Spotify is one of the digital services that helped me to tide over the somber of Covid-19 lockdown. Therefore, I chose to explore its data in my first attempt to write code in python. After a bunch of trials and errors, I managed to extract songs and its features from spotify through the below codes in Jupyter lab notebook. Web reference to these codes are at the end.

In [ ]:
Part 1- The first step to extract data from spotify is to set up client cerdintials using spotify's API key
In [29]:
# I found the API key from the spotify's developers website
# https://developer.spotify.com/dashboard/login
# PS- The client id expires after an hour of extraction

import requests

CLIENT_ID = 'add the client id from the website'
CLIENT_SECRET = 'add the client secret from the website'

AUTH_URL = 'https://accounts.spotify.com/api/token'

auth_response = requests.post(AUTH_URL, {
    'grant_type': 'client_credentials',
    'client_id': CLIENT_ID,
    'client_secret': CLIENT_SECRET,})

# convert the response to JSON
auth_response_data = auth_response.json()

# save the access token
access_token = auth_response_data['access_token']

headers = {
    'Authorization': 'Bearer {token}'.format(token=access_token)
}

# base URL of all Spotify API endpoints
BASE_URL = 'https://api.spotify.com/v1/'
In [ ]:
Part 2-  Below code allowed me to extract features of the song that topped the global charts 
In [33]:
# Dakiti song was streamed the most globally in the first week of Jan 2021 
# Refer- https://spotifycharts.com/regional/global/weekly/2021-01-01--2021-01-08
track_id = '4MzXwWMhyBbmu6hOcLVD49?si=7d86fb3ca8fe410a' 

# actual GET request with proper header
r = requests.get(BASE_URL + 'audio-features/' + track_id, headers=headers)
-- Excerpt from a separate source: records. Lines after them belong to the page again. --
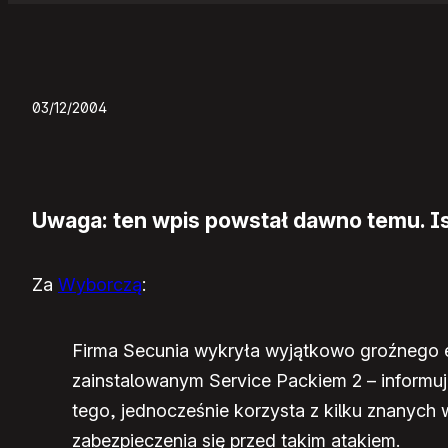
03/12/2004
Uwaga: ten wpis powstał dawno temu. Ist
Za
Wyborczą
:
Firma Secunia wykryła wyjątkowo groźnego e
zainstalowanym Service Packiem 2 – informuje
tego, jednocześnie korzysta z kilku znanych
zabezpieczenia się przed takim atakiem.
# description of the result- https://developer.spotify.com/documentation/web-api/reference/#endpoint-get-audio-features

Part 3- Below code allowed me to extract the features of the songs from the albums of an artist. I chose one of the artists of Dakiti.

In [40]:
for album in d['items']:
    print(album['name'], ' --- ', album['release_date'])
EL ÚLTIMO TOUR DEL MUNDO  ---  2020-11-27
LAS QUE NO IBAN A SALIR  ---  2020-05-10
YHLQMDLG  ---  2020-02-28
OASIS  ---  2019-06-28
X 100PRE  ---  2018-12-23
In [50]:
data = []   # will hold all track info
albums = [] # to keep track of duplicates

# loop over albums and get all tracks
for album in d['items']:
    album_name = album['name']
    
# here's a hacky way to skip over albums we've already grabbed
    trim_name = album_name.split('(')[0].strip()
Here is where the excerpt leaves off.